The bomb attack in Bangkok on Monday night has limited immediate impact on the sovereign credit support for Thailand but downside risks caused by weaker tourism are increasing, said Standard & Poor's Ratings Services.
"Our sovereign credit ratings on Thailand (foreign currency 'BBB+/Stable/A-2'; local currency
'A-/Stable/A-2') are unaffected. Nevertheless, the attack has increased uncertainties over political stability and will put additional pressure on near-term economic prospects," it said in a statement.
It added that weaker tourism trade at least in the next two to three quarters would likely hurt Thailand's economic growth. The explosion could have a longer-lasting impact on visitor numbers compared with previous incidents in the past decade.
S&P expects tourists to be more wary this time as the incident appeared to be aimed at creating casualties in a venue popular with foreign visitors.
The latest official release indicates that Thailand's economic performance remained weak in the first half of 2015 despite a sizeable increase in public spending. A slowdown in the tourism sector would further dampen growth. This would weaken sovereign credit metrics, including economic growth and fiscal indicators, unless an unexpectedly swift improvement in political stability materialises.
Meanwhile yesterday, the Stock Exchange of Thailand's composite index dropped 36.13 points or 2.56 per cent to close 1,372.61 with trade value Bt78.34 billion (S$3.89 billion).

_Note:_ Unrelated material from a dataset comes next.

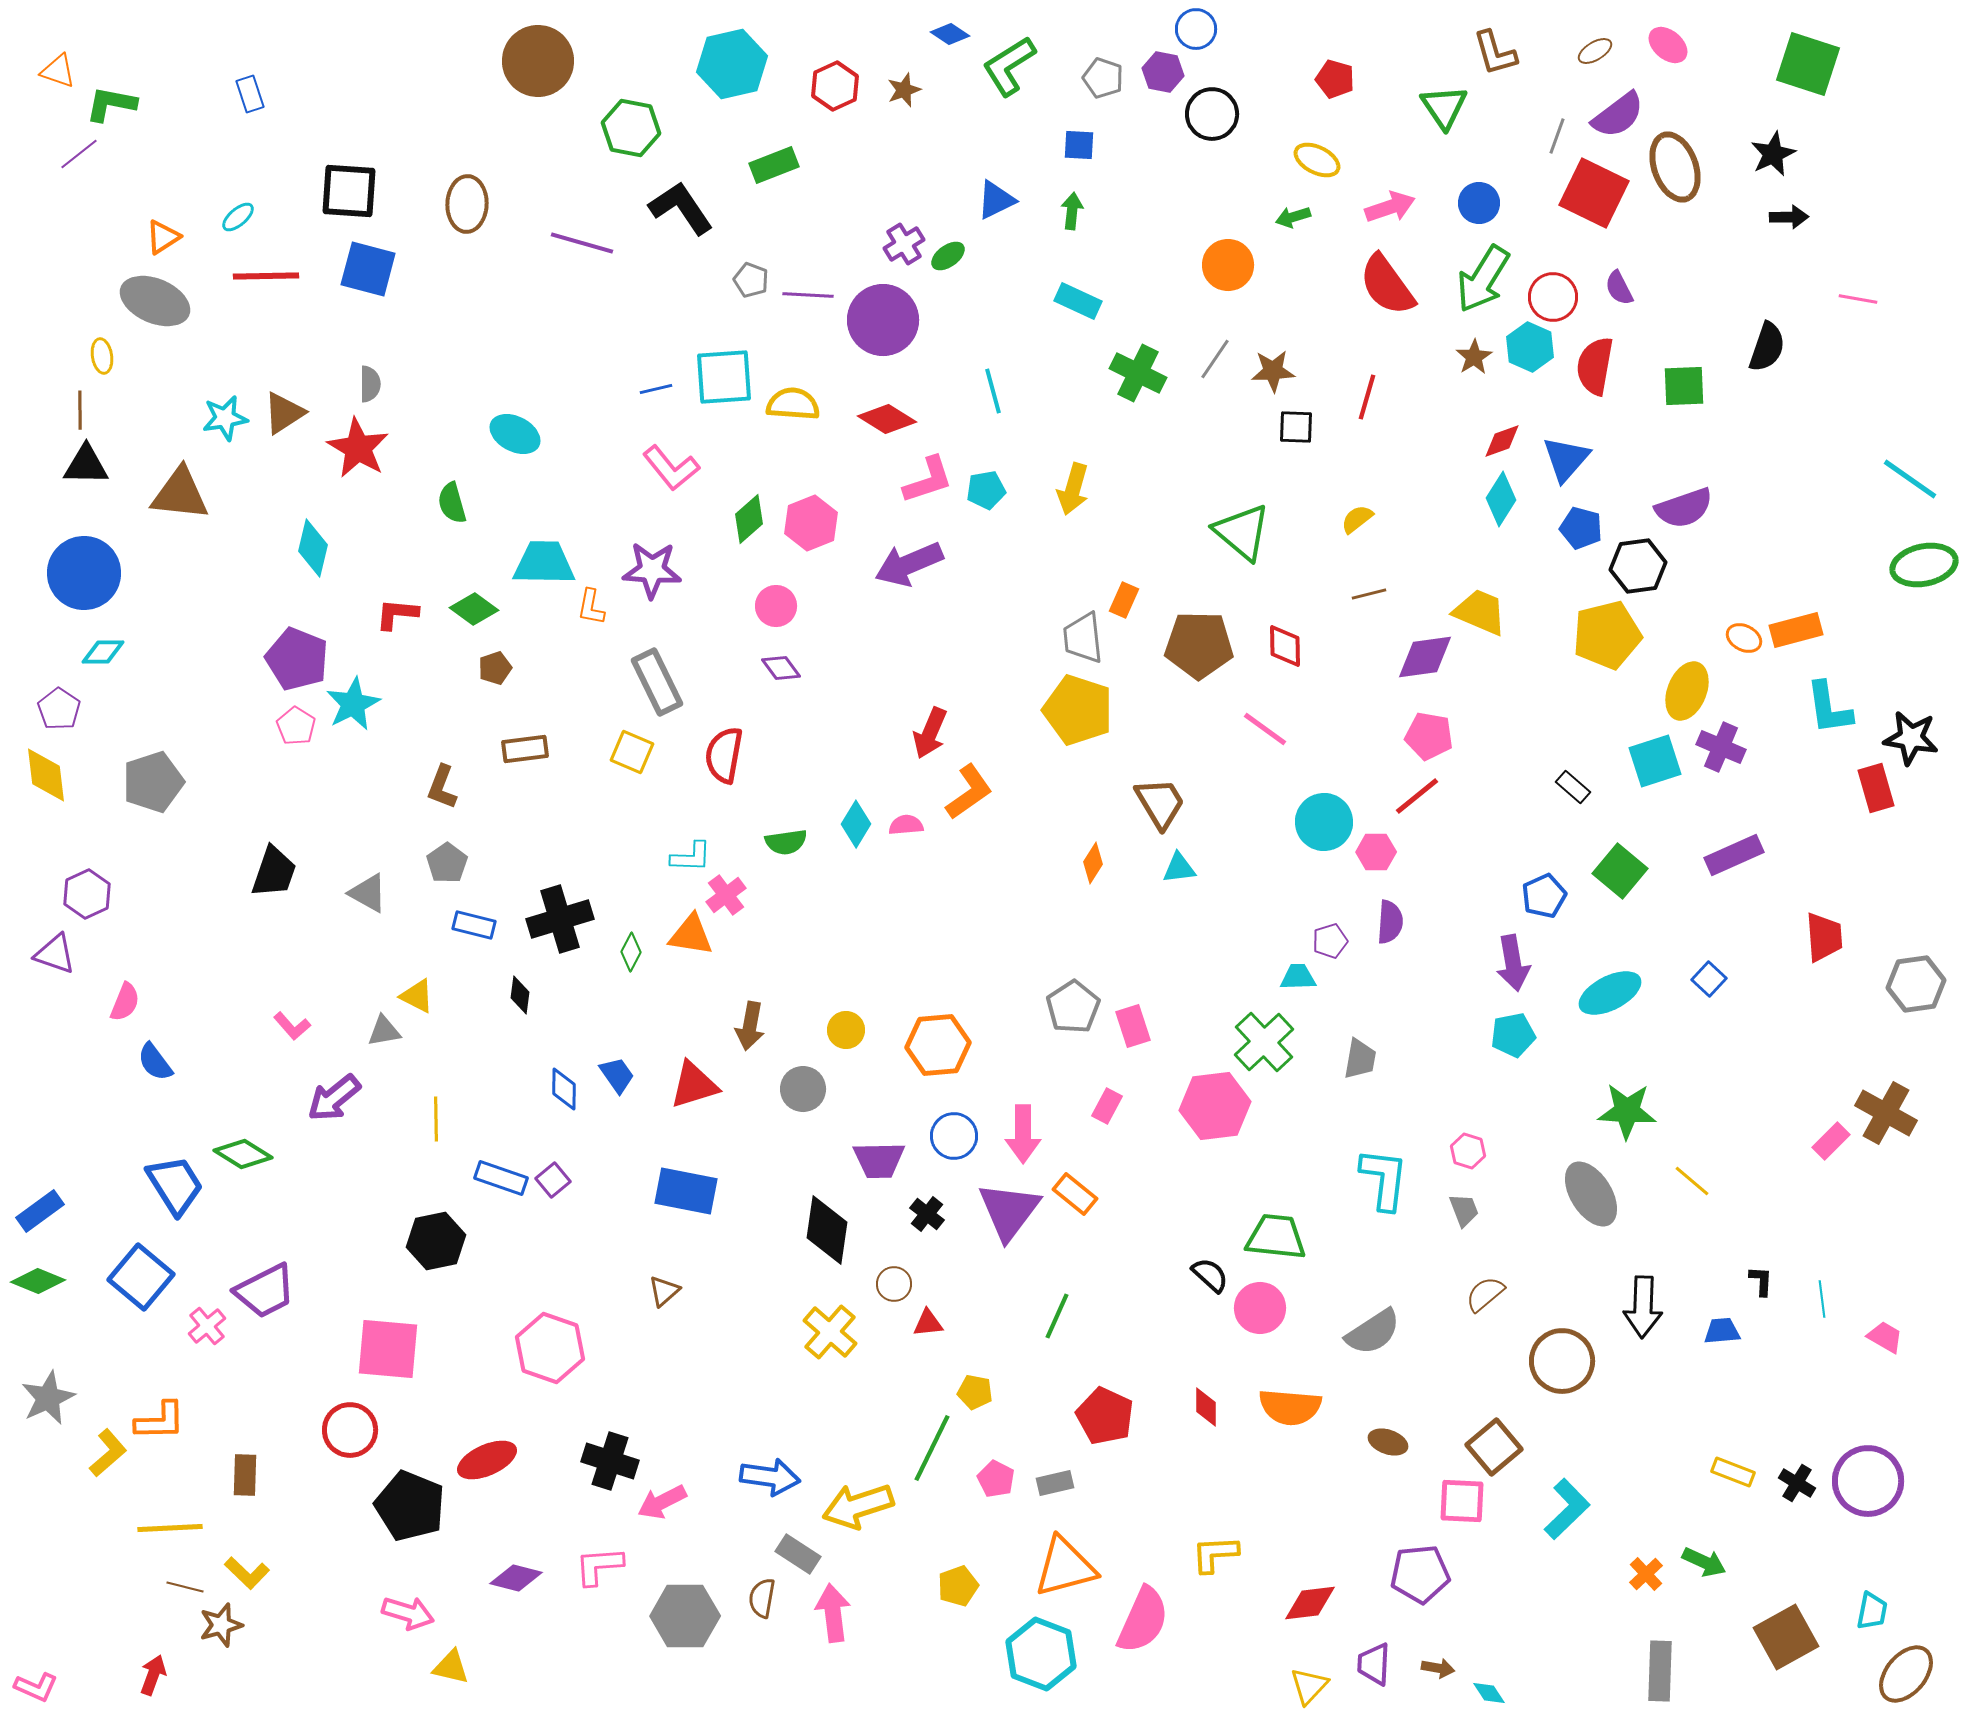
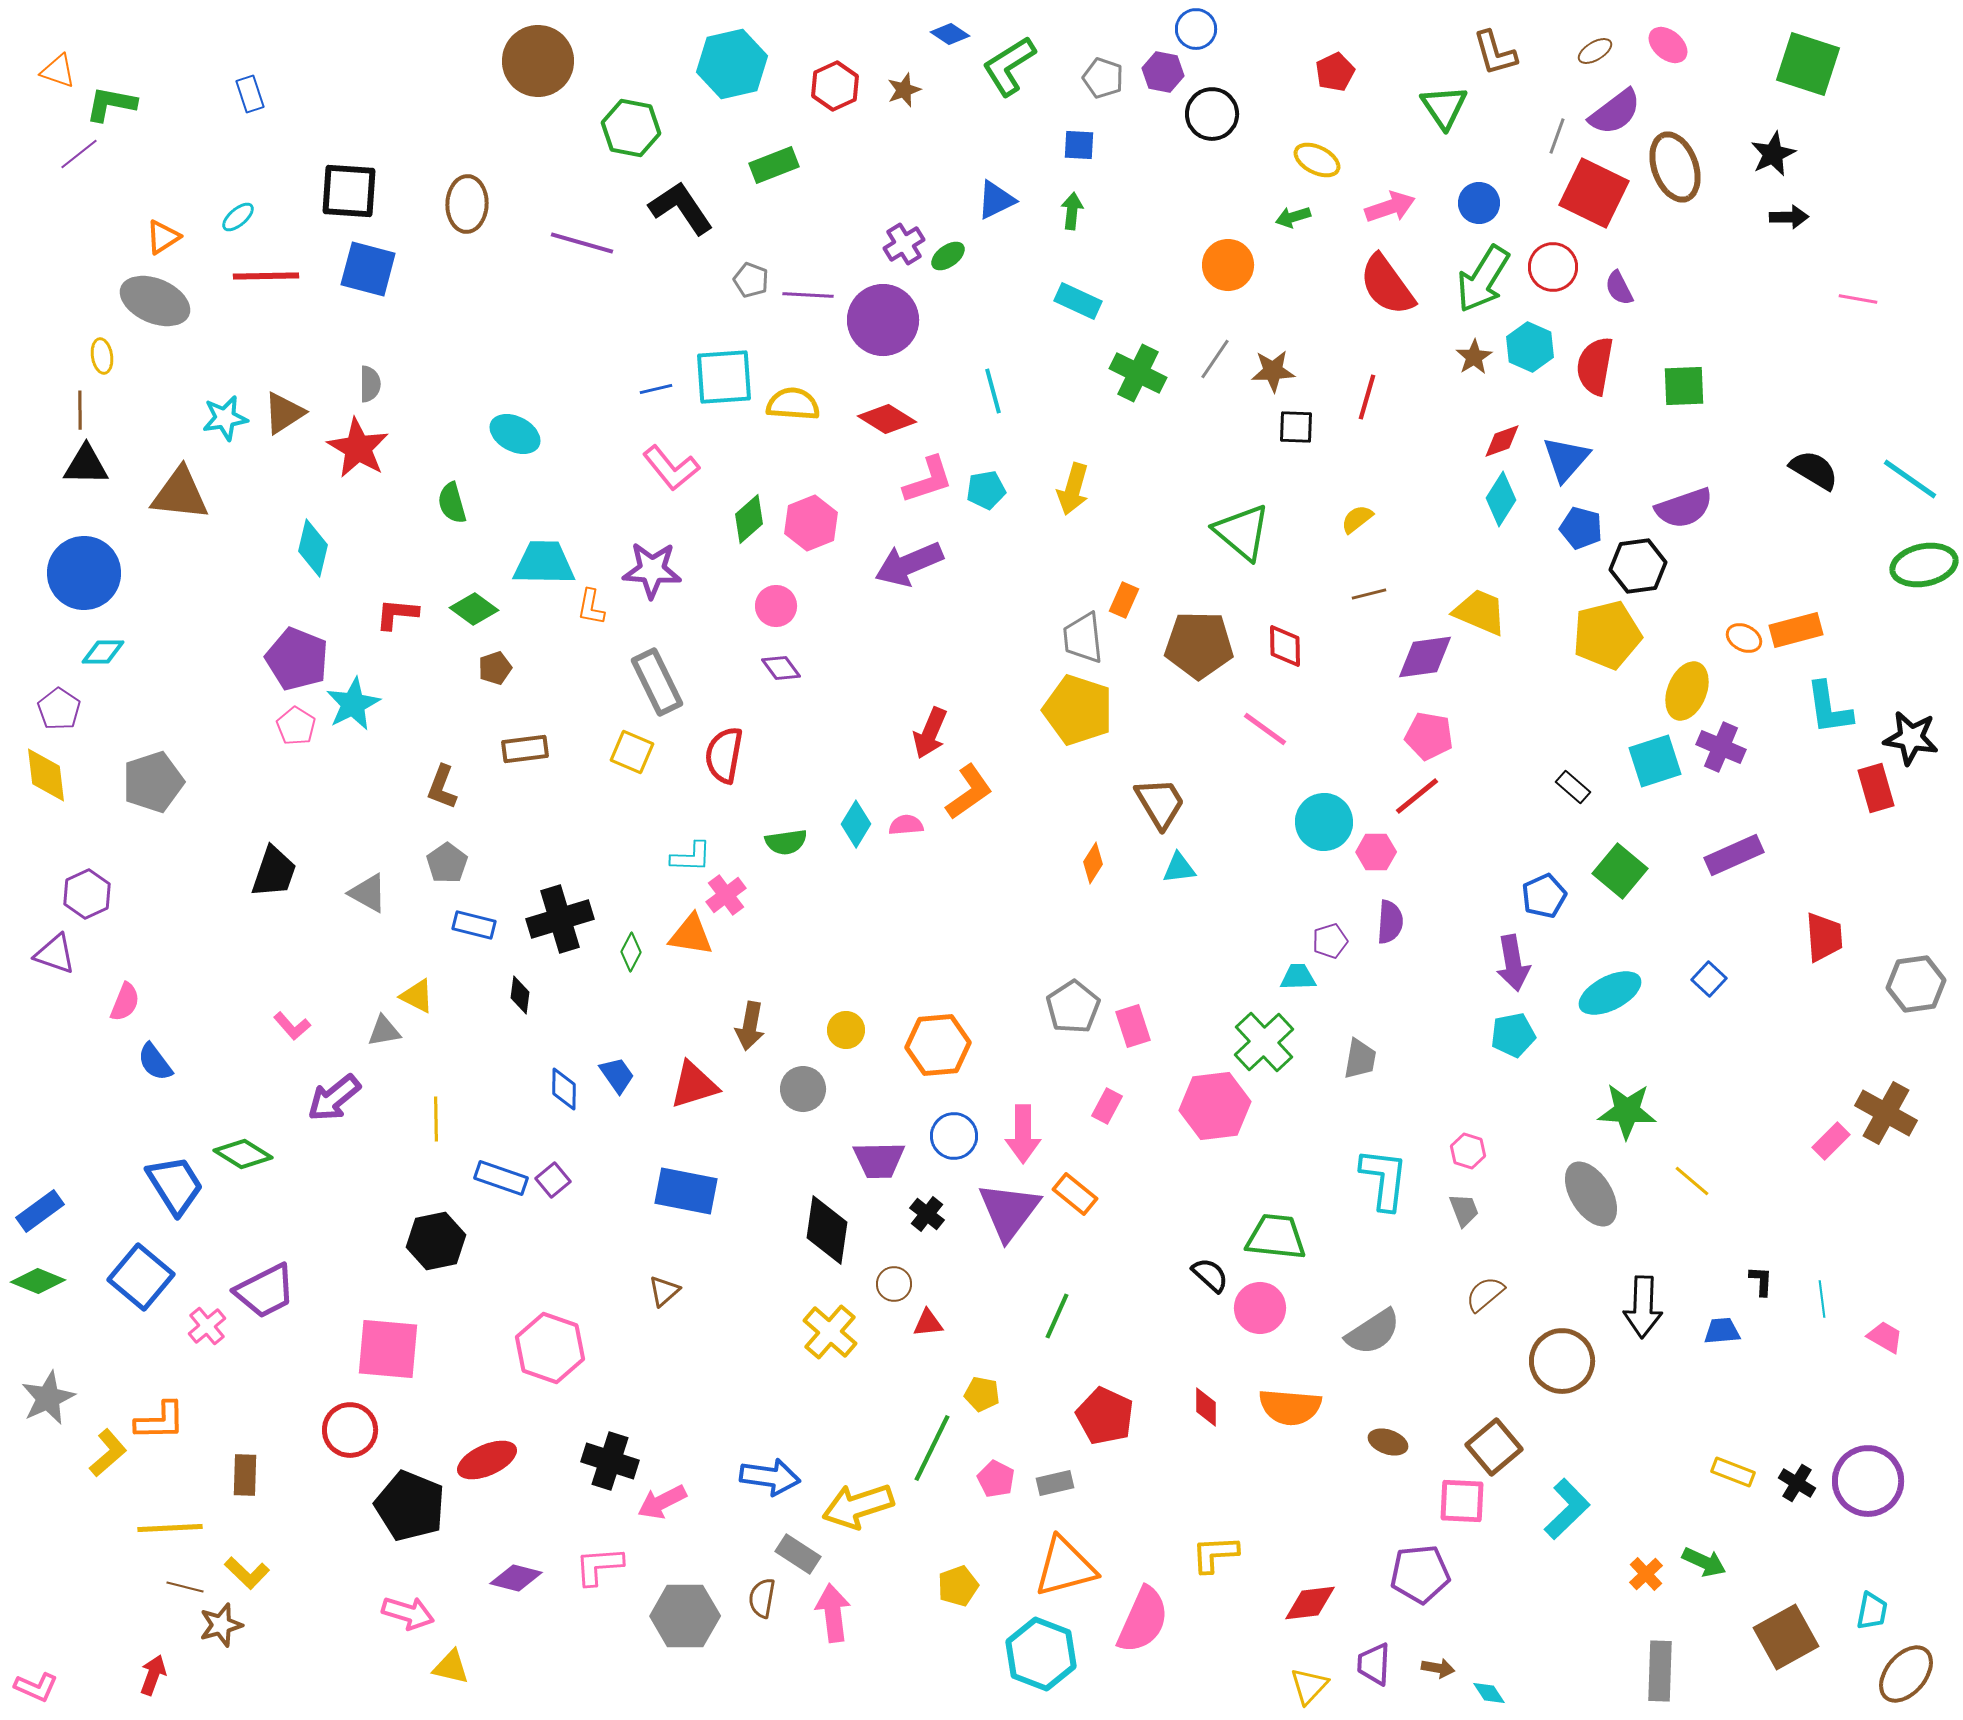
red pentagon at (1335, 79): moved 7 px up; rotated 30 degrees clockwise
purple semicircle at (1618, 115): moved 3 px left, 3 px up
red circle at (1553, 297): moved 30 px up
black semicircle at (1767, 347): moved 47 px right, 123 px down; rotated 78 degrees counterclockwise
yellow pentagon at (975, 1392): moved 7 px right, 2 px down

This was a rebound from 46.05 points at 4.13pm.
Net sales by foreign investors totalled Bt6.9 billion.
Tim Leelahaphan of Maybank Kim Eng Securities (Thailand) said this "one-off" attack was the deadliest in Bangkok in recent memory but was under control for now, and as long as there was no secondary attack of similar severity, then its impacts on the tourism sector, the baht and the stock market should be minimal.
"The impact on the baht is small and the stock market has already begun to rebound in the afternoon after a more than 40-point drop in the SET Index this morning," he said yesterday.
"The baht weakened to a six-year low against the dollar at 35.541 yesterday morning, after earlier touching Bt35.572. We note that increased tourism and government spending was a major contributor to Thailand's GDP growth in the second quarter, which shows that Thailand's recovery is gaining momentum. But the tourism sector will now be impacted," he added.